Ces musiciens arméniens, utilisant une partie des signes de l'ancienne notation oubliée, eurent le mérite d'en créer une nouvelle qui, à l'imitation de la musique occidentale, indiquât avec netteté les intervalles, les temps, les rythmes de leurs chants. Ainsi, ils purent transmettre aux générations suivantes la vérité d'une tradition fixée de leur temps. Nommons au moins, parmi cette lignée, l'un des plus audacieux, Ohannessian, et ses élèves jusqu'au célèbre Baba Hampartsoum.

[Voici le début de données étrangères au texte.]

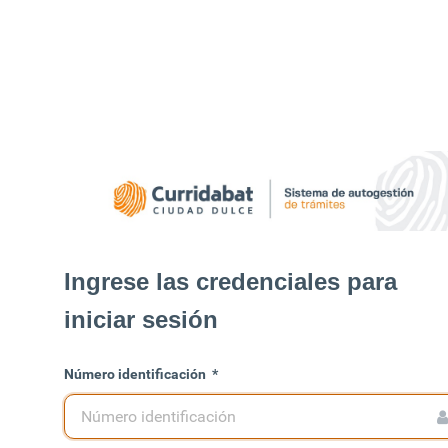
Ingrese las credenciales para
iniciar sesión
Número identificación
*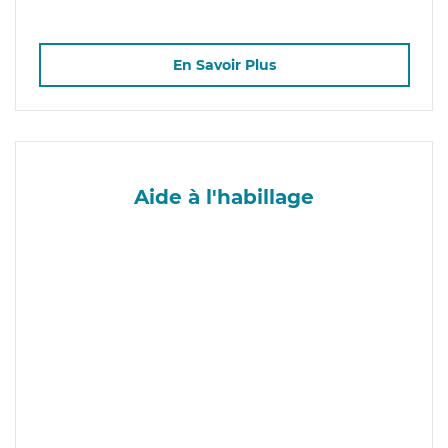
En Savoir Plus
Aide à l'habillage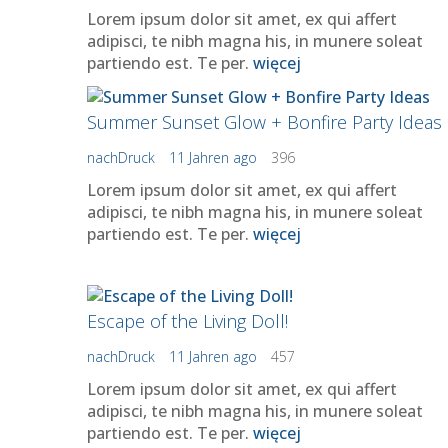
Lorem ipsum dolor sit amet, ex qui affert
adipisci, te nibh magna his, in munere soleat
partiendo est. Te per.
więcej
Summer Sunset Glow + Bonfire Party Ideas
nachDruck
11 Jahren ago
396
Lorem ipsum dolor sit amet, ex qui affert
adipisci, te nibh magna his, in munere soleat
partiendo est. Te per.
więcej
Escape of the Living Doll!
nachDruck
11 Jahren ago
457
Lorem ipsum dolor sit amet, ex qui affert
adipisci, te nibh magna his, in munere soleat
partiendo est. Te per.
więcej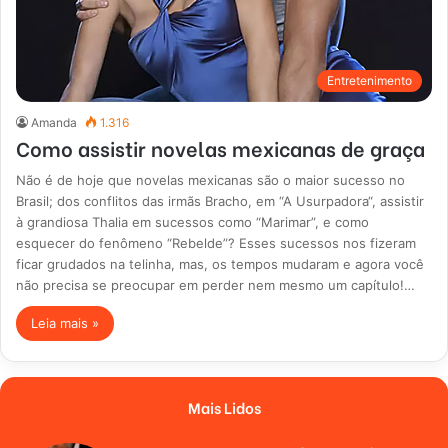
Entretenimento
Amanda
1.316
Como assistir novelas mexicanas de graça
Não é de hoje que novelas mexicanas são o maior sucesso no
Brasil; dos conflitos das irmãs Bracho, em “A Usurpadora“, assistir
à grandiosa Thalia em sucessos como “Marimar”, e como
esquecer do fenômeno “Rebelde”? Esses sucessos nos fizeram
ficar grudados na telinha, mas, os tempos mudaram e agora você
não precisa se preocupar em perder nem mesmo um capítulo!…
Leia mais »
Mais Lidos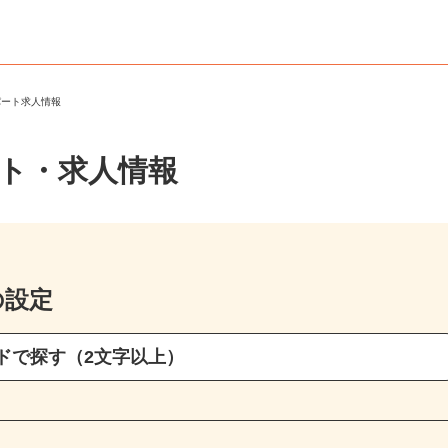
・パート求人情報
イト・求人情報
の設定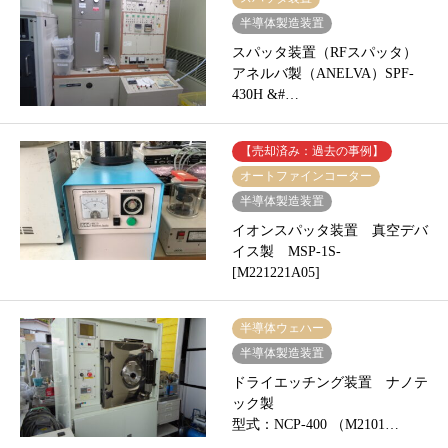
半導体製造装置
スパッタ装置（RFスパッタ）
アネルバ製（ANELVA）SPF-
430H &#…
【売却済み：過去の事例】
オートファインコーター
半導体製造装置
イオンスパッタ装置 真空デバ
イス製 MSP-1S-
[M221221A05]
半導体ウェハー
半導体製造装置
ドライエッチング装置 ナノテ
ック製
型式：NCP-400 （M2101…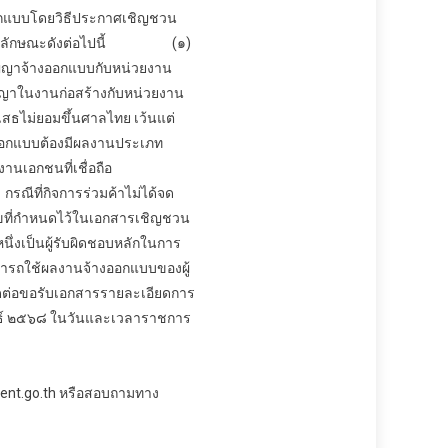
อกแบบ
โดยวิธีประกาศเชิญชวน
ลักษณะดังต่อไปนี้
(๑)
ัญญา
จ้างออกแบบ
กับหน่วยงาน
่สัญญาในงานก่อสร้างกับหน่วยงาน
เสธไม่ยอมขึ้นศาลไทย เว้นแต่
ออกแบบ
ต้องมีผลงานประเภท
านเอกชนที่เชื่อถือ
กิจการร่วมค้าไม่ได้จด
อนไขที่กำหนดไว้ในเอกสารเชิญชวน
นึ่งเป็นผู้รับผิดชอบหลักในการ
ามารถใช้ผลงาน
จ้างออกแบบ
ของผู้
ขอรับเอกสารรายละเอียดการ
าพันธ์ ๒๕๖๘ ในวันและเวลาราชการ
ent.go.th หรือสอบถามทาง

Mais, bientôt, les musiciens arméniens virent le parti que pouvait tirer leur art des progrès que la polyphonie vocale ou orchestrale gagnait en Occident. Dès le milieu du XIXe siècle, on pouvait bientôt entendre à Constantinople un opéra, qui n'avait néanmoins d'arménien que la langue et le nom de ses compositeurs, et rappelant plutôt Rossini ou Meyerbeer.
  • C'est surtout avec Georges Ekmalian et Nicolas Tigranian que se manifesta le véritable esprit de la musique arménienne moderne, savoir relier en un ensemble équilibré les thèmes et les motifs, les chants, que fournissait la tradition ancienne et vivante, et les enrichissements de l'écriture européenne, palette sonore des diverses écoles. Ekmalian eut le mérite, très grand, de donner, avec une version convenable de la mélodie et des rythmes, une très belle harmonisation à plusieurs voix des chants de la liturgie, qu'il enrichit aussi de quelqu'une de ses propres compositions bien qu'influencé quelque peu par le style russe, on doit relever, entre autres, l'intérêt et le charme d'un Sourp, Sourp, qu'il composa à cet effet.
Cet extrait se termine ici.